- Activity -
Copy the lines below as they are; omit the images they contain.

- Provided data -
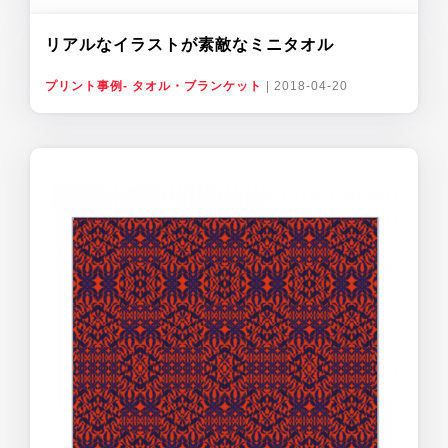
リアルなイラストが素敵なミニタオル
プリント事例- タオル・ブランケット
|
2018-04-20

- Answer to the exercise -
リアルなイラストが素敵なミニタオル
プリント事例- タオル・ブランケット
|
2018-04-20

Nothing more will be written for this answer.